Gilbert placed his drink down and made his face all serious. “I’m all in. Let’s get the son of a bitch.”
“Well then, thank you for all you’ve done. And thank you for whatever you’ll do in the future.” Mateo pulled out the metal rosary from his pocket and started fidgeting with it. He hadn’t thought about his faith much in the recent weeks, but something made him feel the need to reconnect with his past. “Do you believe in God?”
“I do not. I believe in people.”
“Yeah, I’m starting to come around to your side of the argument,” Mateo said. “Except instead of believing in them, I think I just don’t believe in them.”

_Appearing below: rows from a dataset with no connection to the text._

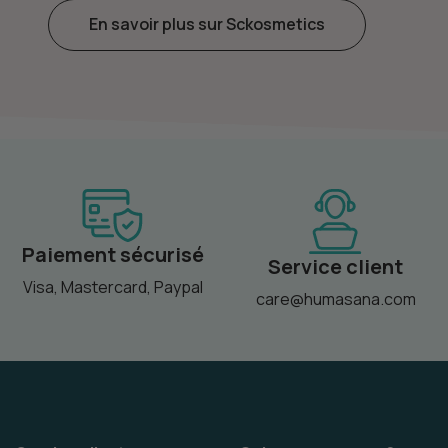
En savoir plus sur Sckosmetics
Paiement sécurisé
Service client
Visa, Mastercard, Paypal
care@humasana.com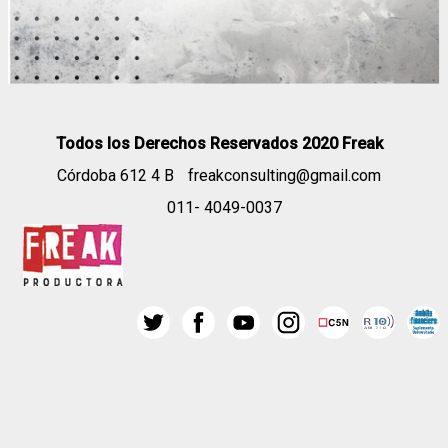
Todos los Derechos Reservados 2020 Freak
Córdoba 612 4 B
freakconsulting@gmail.com
011- 4049-0037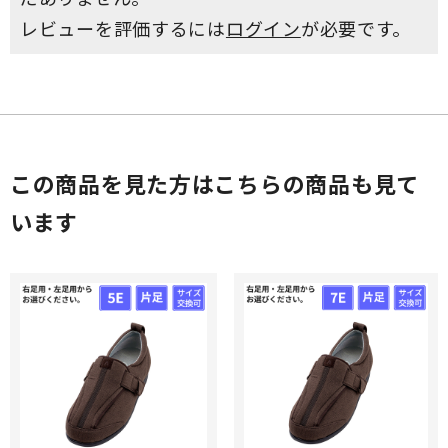
レビューを評価するには
ログイン
が必要です。
この商品を見た方はこちらの商品も見て
います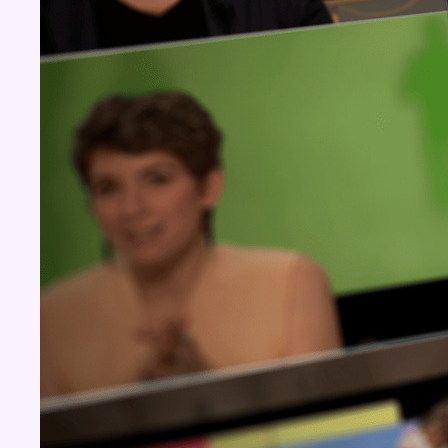
Concours
Aucun concours pour le moment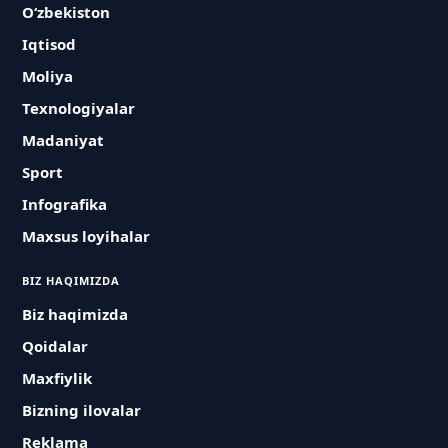
O‘zbekiston
Iqtisod
Moliya
Texnologiyalar
Madaniyat
Sport
Infografika
Maxsus loyihalar
BIZ HAQIMIZDA
Biz haqimizda
Qoidalar
Maxfiylik
Bizning ilovalar
Reklama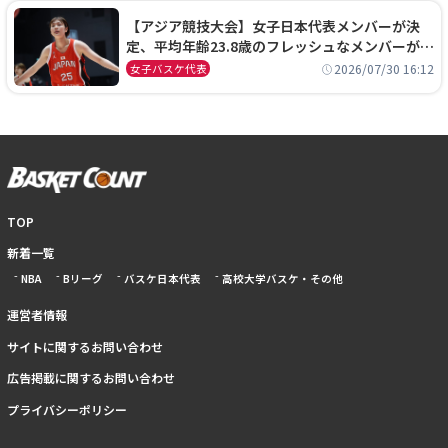
【アジア競技大会】女子日本代表メンバーが決
定、平均年齢23.8歳のフレッシュなメンバーが日
本開催の大舞台で頂点を狙う
2026/07/30 16:12
女子バスケ代表
TOP
新着一覧
NBA
Bリーグ
バスケ日本代表
高校大学バスケ・その他
運営者情報
サイトに関するお問い合わせ
広告掲載に関するお問い合わせ
プライバシーポリシー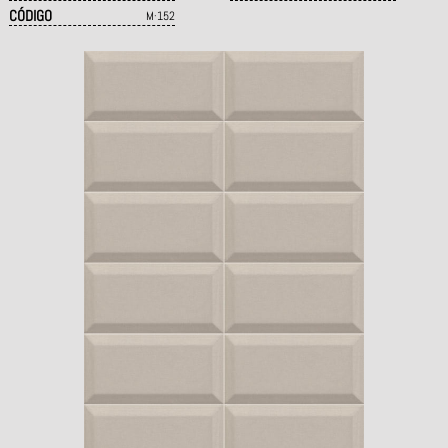
CÓDIGO
M·152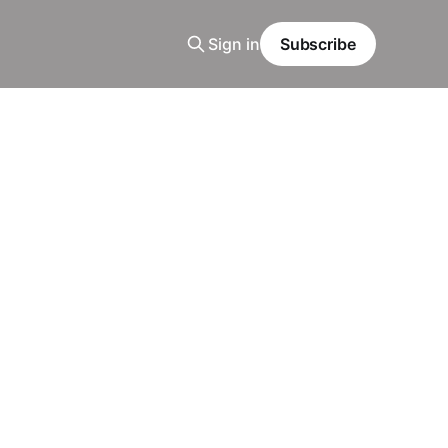
Sign in
Subscribe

“I understand the sentiment, but I think you oughta hold on to that shiny piece of jewelry for now.”
“Why is that?”
“The person who made that did so in a factory, probably outside of the U.S. They made so many of those things that they give nothing more than a thought to any given one. This metal thing is irrelevant to them. It has no value. It only becomes meaningful when someone buys it, or buys it for someone else. It doesn’t matter what it was designed to represent.” He took a beat for effect. “What does it represent for you?”
Mateo took a long time to answer, carefully considering what Gilbert was really asking. “It means I’m not alone.”
He smiled kindly. “Then you definitely don’t want to get rid of it. That feeling is more rare than you think.”
The two unlikely friends spoke a little bit over the course of the rest of the trip, but not about anything so deep. The plane automatically landed itself at Horace Reaver’s compound in the middle of nowhere Queensland, Australia. The air was almost hot enough to cook them right there when they stepped out, a dramatic shift from bitter Antarctica. Armed guards escorted them from the landing pad and into a cell.
After several hours of no food or water, Reaver came in smiling with a platter of cold cuts fit for a family reunion. It was not prison food, but very appropriate based on what they knew of their warden. “I hope you like turkey.”
“You have me now,” Mateo spoke in a rather gravelly voice from the dehydration. “As they say in action movies, let the girl go.”
“Oh, Leona’s fine.” Reaver set the platter on the floor and kicked it through the little opening. Several cheese cubes tumbled off into the dirt. “She’s staying in a six-star resort. She has air conditioning and television; the works. It’s Boyce who you should be worried about.”
“Why?” Gilbert asked.
“Because you’re irrelevant.” With that, Reaver took out a pistol and shot Gilbert in the forehead. “That’s a lesson. Nobody can help you, Mateo. You are alone. If you had come with anyone else, I would have shot them too. Your mother, Leona’s brother, that guy who’s always hanging around them; they would have all been in danger. Only you and Leona are safe.”
Mateo stared at Gilbert’s body, feeling that to be the only way to respect him. “Why am I still safe? I don’t know what you want with Leona, but I can hazard a guess. What doesn’t make any sense is why I’m still alive.”
“For the moment,” Reaver said, “you’re still alive so you can wonder why you’re still alive.”
After Reaver left, Mateo took out his rosary and prayed over Gilbert’s body. When he returned to the timestream in 2052, the body was still in the same place. It had decomposed quite a bit in all this heat. What was left of the platter of food was still there as well, rotten and disgusting. Thank God he had rediscovered his faith in time. Otherwise, he would have seriously considered forgoing the special prison cube, and just killing Reaver. It was time to end this.